Material to process:
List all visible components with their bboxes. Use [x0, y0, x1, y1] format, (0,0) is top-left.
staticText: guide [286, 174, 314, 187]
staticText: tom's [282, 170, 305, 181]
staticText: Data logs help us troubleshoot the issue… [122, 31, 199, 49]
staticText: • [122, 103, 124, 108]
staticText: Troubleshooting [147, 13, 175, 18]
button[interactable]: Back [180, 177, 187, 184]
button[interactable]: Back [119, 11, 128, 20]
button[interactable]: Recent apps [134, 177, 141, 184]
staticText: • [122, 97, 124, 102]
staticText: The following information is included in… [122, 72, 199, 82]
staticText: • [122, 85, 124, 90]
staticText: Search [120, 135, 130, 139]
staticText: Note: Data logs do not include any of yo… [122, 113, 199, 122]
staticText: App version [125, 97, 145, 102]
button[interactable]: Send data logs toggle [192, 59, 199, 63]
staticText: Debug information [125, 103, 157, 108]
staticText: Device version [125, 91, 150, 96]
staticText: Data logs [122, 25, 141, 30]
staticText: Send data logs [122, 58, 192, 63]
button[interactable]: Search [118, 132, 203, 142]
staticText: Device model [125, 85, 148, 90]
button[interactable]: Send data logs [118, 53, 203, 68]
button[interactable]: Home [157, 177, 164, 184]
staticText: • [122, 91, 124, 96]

...

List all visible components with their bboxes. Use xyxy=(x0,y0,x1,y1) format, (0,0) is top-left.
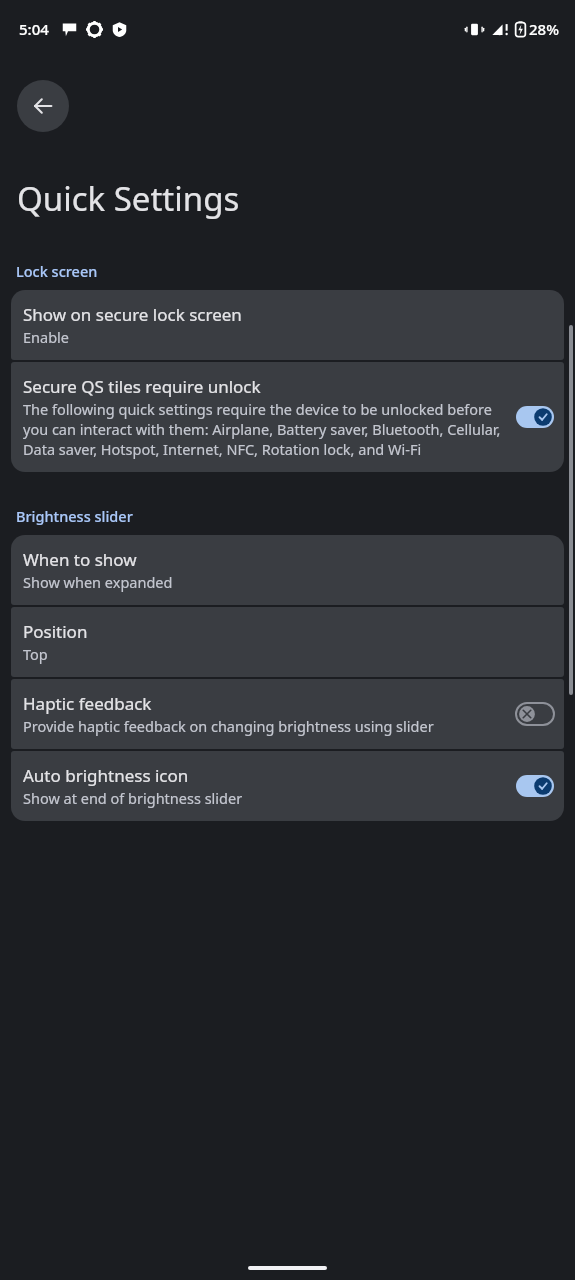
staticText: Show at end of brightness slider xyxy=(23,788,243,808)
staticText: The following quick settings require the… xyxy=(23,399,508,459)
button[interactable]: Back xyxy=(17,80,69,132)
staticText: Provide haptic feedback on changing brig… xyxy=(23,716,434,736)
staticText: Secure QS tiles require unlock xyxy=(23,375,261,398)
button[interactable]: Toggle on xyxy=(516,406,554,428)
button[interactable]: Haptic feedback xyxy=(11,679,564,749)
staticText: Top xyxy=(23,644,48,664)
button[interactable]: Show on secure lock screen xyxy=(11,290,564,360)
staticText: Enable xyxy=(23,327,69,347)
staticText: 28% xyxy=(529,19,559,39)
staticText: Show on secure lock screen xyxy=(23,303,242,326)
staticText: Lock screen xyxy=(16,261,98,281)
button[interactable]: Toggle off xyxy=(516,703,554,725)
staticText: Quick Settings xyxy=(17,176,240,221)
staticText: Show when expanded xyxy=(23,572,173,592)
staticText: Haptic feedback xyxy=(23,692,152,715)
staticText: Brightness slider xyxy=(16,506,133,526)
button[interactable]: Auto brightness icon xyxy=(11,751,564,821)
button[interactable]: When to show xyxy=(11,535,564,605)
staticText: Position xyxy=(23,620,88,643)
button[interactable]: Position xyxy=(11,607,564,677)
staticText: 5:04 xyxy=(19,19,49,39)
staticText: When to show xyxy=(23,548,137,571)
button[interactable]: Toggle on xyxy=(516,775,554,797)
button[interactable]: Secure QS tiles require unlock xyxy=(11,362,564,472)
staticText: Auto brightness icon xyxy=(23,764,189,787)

Assignment:
What lines in the entries above include the string "Position"? Return each one.

Task result:
staticText: Position xyxy=(23,620,88,643)
button[interactable]: Position xyxy=(11,607,564,677)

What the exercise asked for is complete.